Right now you do other work to make a living?

Yes, I definitely do. Last year, I was a tour guide and I led tours in New York, D.C., and Chicago for coach buses full of 13-year-olds. I just got a new job as a content specialist for a consulting firm. So I’ve always had a pretty stable income. I’ve never made any money on Summer Forum.

I imagine there’s a kind of freedom in having it be this side project that you’re not really dependent on, but the at the same time that means you have less time to devote to it. How does that balance play into your thinking about what to do next?

My dad always gave me this advice: Find one thing that you love and stick to it. My dad’s given me a lot of really good advice in my life, but that was definitely the advice I never took because I’ve never been able to decide what I wanted to do. I still feel that way now.

I always have a list of 25-plus projects or things I want to learn. So in that sense, you’re right, there is this freedom from my own project that I do really like because it allows me to be able to turn to these other things and then also bring those other things into Summer Forum. It keeps
my world really open.

But I fear that at some point that could also make Summer Forum suffer. I do wonder if, at some point, Summer Forum will demand more of me.

I assume the other residents are bringing a lot of different interests to Summer Forum as well. Does that affect the discussions that go on?

We make the theme very purposefully huge and expansive. And the discussions themselves are completely open-ended. There aren’t any questions or prompts to the discussions. I think that was a little uncomfortable at first, the first time we did it. But I also think that it can be an empowering structure.

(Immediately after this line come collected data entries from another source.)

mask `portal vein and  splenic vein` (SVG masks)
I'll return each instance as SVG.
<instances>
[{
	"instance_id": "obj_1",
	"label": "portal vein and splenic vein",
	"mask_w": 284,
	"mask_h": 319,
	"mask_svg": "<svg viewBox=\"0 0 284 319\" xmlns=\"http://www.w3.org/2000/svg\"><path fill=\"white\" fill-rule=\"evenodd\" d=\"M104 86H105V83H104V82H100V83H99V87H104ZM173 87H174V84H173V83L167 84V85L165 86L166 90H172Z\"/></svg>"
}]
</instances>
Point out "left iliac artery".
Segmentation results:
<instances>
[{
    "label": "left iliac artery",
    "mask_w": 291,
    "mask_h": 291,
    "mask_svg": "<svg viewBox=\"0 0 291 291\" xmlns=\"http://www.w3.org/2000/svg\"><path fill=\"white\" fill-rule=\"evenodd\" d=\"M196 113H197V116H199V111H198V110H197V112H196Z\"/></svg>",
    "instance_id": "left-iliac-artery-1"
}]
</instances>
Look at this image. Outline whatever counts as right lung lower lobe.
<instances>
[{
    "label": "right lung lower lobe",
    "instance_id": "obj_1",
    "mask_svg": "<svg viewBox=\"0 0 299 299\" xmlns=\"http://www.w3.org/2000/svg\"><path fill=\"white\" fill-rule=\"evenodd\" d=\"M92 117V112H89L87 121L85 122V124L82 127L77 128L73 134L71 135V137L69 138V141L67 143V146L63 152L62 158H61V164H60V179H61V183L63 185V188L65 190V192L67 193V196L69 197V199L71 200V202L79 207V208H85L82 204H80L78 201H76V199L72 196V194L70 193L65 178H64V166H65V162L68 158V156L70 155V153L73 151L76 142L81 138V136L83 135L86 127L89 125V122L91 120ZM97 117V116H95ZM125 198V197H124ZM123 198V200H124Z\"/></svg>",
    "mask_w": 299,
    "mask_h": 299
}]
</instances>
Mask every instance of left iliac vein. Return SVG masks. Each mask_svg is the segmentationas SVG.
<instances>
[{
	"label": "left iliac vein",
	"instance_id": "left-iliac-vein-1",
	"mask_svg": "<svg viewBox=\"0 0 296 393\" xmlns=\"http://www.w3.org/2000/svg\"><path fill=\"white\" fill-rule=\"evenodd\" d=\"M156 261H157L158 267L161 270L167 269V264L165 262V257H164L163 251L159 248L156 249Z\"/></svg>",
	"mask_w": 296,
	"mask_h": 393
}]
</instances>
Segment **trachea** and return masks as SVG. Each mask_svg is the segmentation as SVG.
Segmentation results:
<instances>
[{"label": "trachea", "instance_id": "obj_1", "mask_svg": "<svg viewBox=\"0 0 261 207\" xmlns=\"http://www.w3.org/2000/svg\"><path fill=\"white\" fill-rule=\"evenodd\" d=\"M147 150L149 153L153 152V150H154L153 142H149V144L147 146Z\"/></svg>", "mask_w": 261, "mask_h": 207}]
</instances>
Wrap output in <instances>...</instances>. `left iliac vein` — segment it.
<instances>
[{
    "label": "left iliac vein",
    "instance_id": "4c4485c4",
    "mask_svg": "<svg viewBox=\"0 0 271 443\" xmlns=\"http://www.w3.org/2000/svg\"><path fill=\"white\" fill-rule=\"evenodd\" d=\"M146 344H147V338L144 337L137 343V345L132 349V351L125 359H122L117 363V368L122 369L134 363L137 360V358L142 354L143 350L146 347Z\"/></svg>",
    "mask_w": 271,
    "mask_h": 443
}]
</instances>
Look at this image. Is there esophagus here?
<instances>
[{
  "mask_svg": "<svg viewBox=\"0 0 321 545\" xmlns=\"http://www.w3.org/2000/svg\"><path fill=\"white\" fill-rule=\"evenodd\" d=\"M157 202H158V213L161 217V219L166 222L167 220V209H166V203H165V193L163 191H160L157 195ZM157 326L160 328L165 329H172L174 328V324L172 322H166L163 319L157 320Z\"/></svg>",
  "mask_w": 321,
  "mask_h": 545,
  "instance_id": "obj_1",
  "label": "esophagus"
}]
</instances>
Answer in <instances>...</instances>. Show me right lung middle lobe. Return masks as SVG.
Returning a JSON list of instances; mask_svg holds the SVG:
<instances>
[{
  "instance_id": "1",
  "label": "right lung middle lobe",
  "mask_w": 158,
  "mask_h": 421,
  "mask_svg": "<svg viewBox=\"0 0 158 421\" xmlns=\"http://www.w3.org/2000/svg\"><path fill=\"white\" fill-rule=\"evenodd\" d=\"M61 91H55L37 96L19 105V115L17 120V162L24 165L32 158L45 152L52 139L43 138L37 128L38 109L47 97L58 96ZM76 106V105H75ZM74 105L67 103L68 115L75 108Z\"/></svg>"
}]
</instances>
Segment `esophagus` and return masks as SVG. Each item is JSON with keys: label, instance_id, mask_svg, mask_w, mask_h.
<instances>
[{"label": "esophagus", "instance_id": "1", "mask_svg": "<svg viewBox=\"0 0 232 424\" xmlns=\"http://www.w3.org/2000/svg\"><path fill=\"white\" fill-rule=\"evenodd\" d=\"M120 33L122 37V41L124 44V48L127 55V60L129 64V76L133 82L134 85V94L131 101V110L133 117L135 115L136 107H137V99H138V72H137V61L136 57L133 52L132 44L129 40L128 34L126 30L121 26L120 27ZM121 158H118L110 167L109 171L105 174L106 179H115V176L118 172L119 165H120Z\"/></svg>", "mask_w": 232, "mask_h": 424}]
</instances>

I want to create a minor chaos — not a major chaos — where you feel some comfort because you’re aware of some general structure that surrounds you but there’s enough space to take it in so many directions.

Do you have a favorite moment from the last Summer Forum?

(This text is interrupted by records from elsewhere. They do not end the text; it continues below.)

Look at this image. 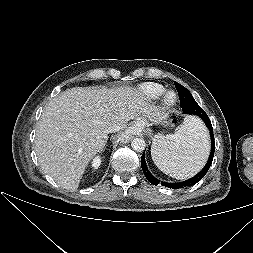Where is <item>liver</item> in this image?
<instances>
[{"instance_id": "liver-1", "label": "liver", "mask_w": 253, "mask_h": 253, "mask_svg": "<svg viewBox=\"0 0 253 253\" xmlns=\"http://www.w3.org/2000/svg\"><path fill=\"white\" fill-rule=\"evenodd\" d=\"M159 112L132 87H74L52 98L37 124L35 151L41 169L67 190H76L91 159L102 150L110 127L128 121L144 127ZM118 130V131H119Z\"/></svg>"}]
</instances>
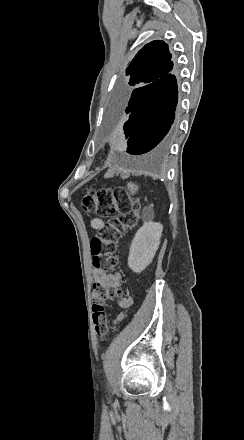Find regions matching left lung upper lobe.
Returning <instances> with one entry per match:
<instances>
[{
	"label": "left lung upper lobe",
	"mask_w": 244,
	"mask_h": 440,
	"mask_svg": "<svg viewBox=\"0 0 244 440\" xmlns=\"http://www.w3.org/2000/svg\"><path fill=\"white\" fill-rule=\"evenodd\" d=\"M171 57L168 46L163 41L146 44L126 69L127 83L137 87L155 82L173 69Z\"/></svg>",
	"instance_id": "left-lung-upper-lobe-1"
}]
</instances>
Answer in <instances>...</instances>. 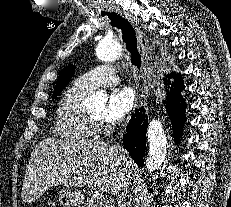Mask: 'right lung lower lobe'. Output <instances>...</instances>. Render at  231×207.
I'll list each match as a JSON object with an SVG mask.
<instances>
[{
    "mask_svg": "<svg viewBox=\"0 0 231 207\" xmlns=\"http://www.w3.org/2000/svg\"><path fill=\"white\" fill-rule=\"evenodd\" d=\"M170 79H175L170 91L166 93V110L172 124L173 137L175 144H178L184 123L186 122L185 116V103L181 96V90L185 88L182 84L180 75L175 72L167 75ZM164 84L167 85V79H163ZM169 84V83H168ZM148 124V118L145 116V110L141 107L131 118L126 133L123 136V144L131 157L134 159L138 166H143V156L146 148V129Z\"/></svg>",
    "mask_w": 231,
    "mask_h": 207,
    "instance_id": "right-lung-lower-lobe-1",
    "label": "right lung lower lobe"
}]
</instances>
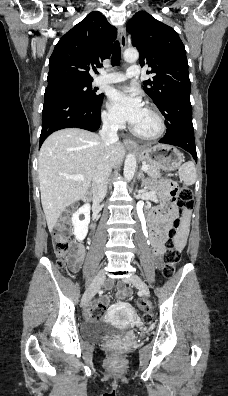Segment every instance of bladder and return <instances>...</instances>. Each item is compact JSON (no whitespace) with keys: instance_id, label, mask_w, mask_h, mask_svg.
<instances>
[{"instance_id":"1","label":"bladder","mask_w":228,"mask_h":396,"mask_svg":"<svg viewBox=\"0 0 228 396\" xmlns=\"http://www.w3.org/2000/svg\"><path fill=\"white\" fill-rule=\"evenodd\" d=\"M124 331L108 323L89 321L82 325L81 335L87 341H101L113 338Z\"/></svg>"}]
</instances>
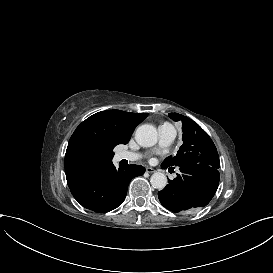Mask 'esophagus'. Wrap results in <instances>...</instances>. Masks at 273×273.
<instances>
[{"mask_svg": "<svg viewBox=\"0 0 273 273\" xmlns=\"http://www.w3.org/2000/svg\"><path fill=\"white\" fill-rule=\"evenodd\" d=\"M146 172L147 173H154L155 172V169L151 168V167H147L146 168Z\"/></svg>", "mask_w": 273, "mask_h": 273, "instance_id": "34e87169", "label": "esophagus"}]
</instances>
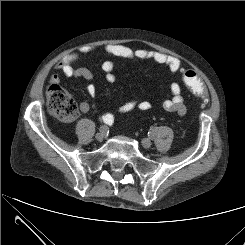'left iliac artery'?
Instances as JSON below:
<instances>
[{"label":"left iliac artery","instance_id":"obj_1","mask_svg":"<svg viewBox=\"0 0 245 245\" xmlns=\"http://www.w3.org/2000/svg\"><path fill=\"white\" fill-rule=\"evenodd\" d=\"M155 132L156 131L154 129H152L148 134L150 137H154Z\"/></svg>","mask_w":245,"mask_h":245}]
</instances>
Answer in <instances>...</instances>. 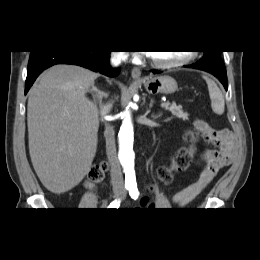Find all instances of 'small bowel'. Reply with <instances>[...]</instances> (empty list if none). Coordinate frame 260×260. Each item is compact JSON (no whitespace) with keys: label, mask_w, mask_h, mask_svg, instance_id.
<instances>
[{"label":"small bowel","mask_w":260,"mask_h":260,"mask_svg":"<svg viewBox=\"0 0 260 260\" xmlns=\"http://www.w3.org/2000/svg\"><path fill=\"white\" fill-rule=\"evenodd\" d=\"M194 126L204 139L216 148L205 150L199 155L197 161L200 168L199 179L173 196L172 202L178 207H185L191 203L214 179L218 171L232 162L236 154V139L231 130L213 128L199 119L195 120Z\"/></svg>","instance_id":"1"}]
</instances>
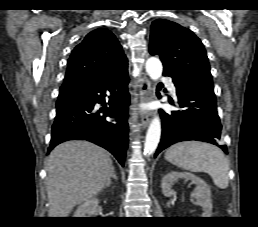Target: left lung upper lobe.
<instances>
[{
  "label": "left lung upper lobe",
  "instance_id": "1",
  "mask_svg": "<svg viewBox=\"0 0 258 227\" xmlns=\"http://www.w3.org/2000/svg\"><path fill=\"white\" fill-rule=\"evenodd\" d=\"M149 52L160 56L164 76L213 88L205 48L189 29L169 20L153 21Z\"/></svg>",
  "mask_w": 258,
  "mask_h": 227
}]
</instances>
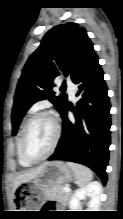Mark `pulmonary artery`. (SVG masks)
I'll return each instance as SVG.
<instances>
[{
    "instance_id": "e3ab8cb5",
    "label": "pulmonary artery",
    "mask_w": 123,
    "mask_h": 219,
    "mask_svg": "<svg viewBox=\"0 0 123 219\" xmlns=\"http://www.w3.org/2000/svg\"><path fill=\"white\" fill-rule=\"evenodd\" d=\"M66 86H67L70 98H74L75 91H76L75 85L71 81H66Z\"/></svg>"
}]
</instances>
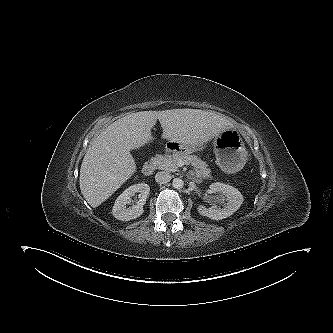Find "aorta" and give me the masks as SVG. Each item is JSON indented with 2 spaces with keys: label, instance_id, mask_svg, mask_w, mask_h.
<instances>
[{
  "label": "aorta",
  "instance_id": "obj_1",
  "mask_svg": "<svg viewBox=\"0 0 333 333\" xmlns=\"http://www.w3.org/2000/svg\"><path fill=\"white\" fill-rule=\"evenodd\" d=\"M183 185H184V182L182 181V179H179V178L174 179L172 182V186L175 189H181V188H183Z\"/></svg>",
  "mask_w": 333,
  "mask_h": 333
}]
</instances>
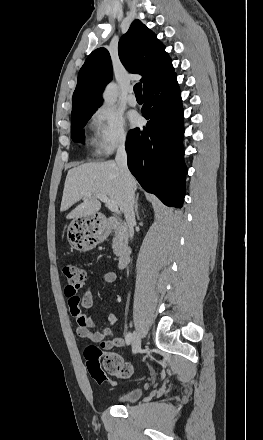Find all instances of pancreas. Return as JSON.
Returning a JSON list of instances; mask_svg holds the SVG:
<instances>
[{"mask_svg":"<svg viewBox=\"0 0 263 440\" xmlns=\"http://www.w3.org/2000/svg\"><path fill=\"white\" fill-rule=\"evenodd\" d=\"M121 245H122V234L119 230H116L112 244L113 252L115 255L120 254Z\"/></svg>","mask_w":263,"mask_h":440,"instance_id":"cf45deb5","label":"pancreas"}]
</instances>
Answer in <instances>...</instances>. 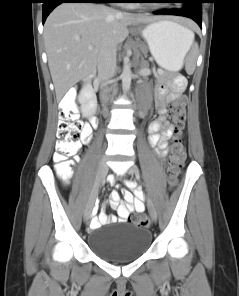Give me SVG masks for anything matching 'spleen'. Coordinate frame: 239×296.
<instances>
[{"label": "spleen", "mask_w": 239, "mask_h": 296, "mask_svg": "<svg viewBox=\"0 0 239 296\" xmlns=\"http://www.w3.org/2000/svg\"><path fill=\"white\" fill-rule=\"evenodd\" d=\"M189 37L191 39V45L193 43V39H194V33L192 31L189 30ZM190 45V46H191ZM190 48V47H189ZM189 50V49H188ZM196 47L192 50V53H191V56L190 58L188 59L187 61V64H186V71L189 73V74H192L194 69H195V60H196Z\"/></svg>", "instance_id": "spleen-1"}]
</instances>
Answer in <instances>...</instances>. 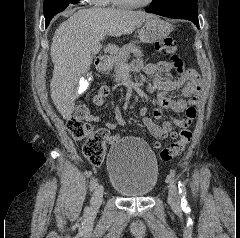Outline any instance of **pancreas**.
<instances>
[{
  "mask_svg": "<svg viewBox=\"0 0 240 238\" xmlns=\"http://www.w3.org/2000/svg\"><path fill=\"white\" fill-rule=\"evenodd\" d=\"M142 57V51L140 47L136 46L135 43H128L121 47L117 54L114 57V71H115V81L119 83L122 79L121 71L123 67L127 66V61L130 57V54Z\"/></svg>",
  "mask_w": 240,
  "mask_h": 238,
  "instance_id": "cf45deb5",
  "label": "pancreas"
}]
</instances>
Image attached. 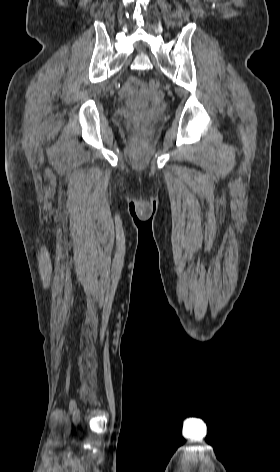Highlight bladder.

I wouldn’t say it’s a moment, but I just loved the sound of people talking all the time. It was just like a little hive of people extending conversation even after hours and hours each day of scheduled conversation. The intensity really never diminished. For me that’s very energizing.

Also, when Lucky Dragons [an experimental music group who were invited guests] performed later in the week. Their set requires community interaction, so by the end we were all linking hands with everyone in the room. The energy there felt really incredible. It was the same kind of intensity as the discussion. I felt like the sound waves were doing something very similar.

You talked about the artists’ residency as a model for this. Is there anything else you look to as a model?

I talk about it like a graduate seminar. I also use the model of a book club a lot. I usually say Summer Forum is like a book club if you’re the type of person who comes to a book club and is dissatisfied with how far the conversation goes — that moment of changing the subject at the end of the book club comes too soon.

This interview has been condensed and edited for clarity.

Megan Marz is a writer and editor living in Chicago.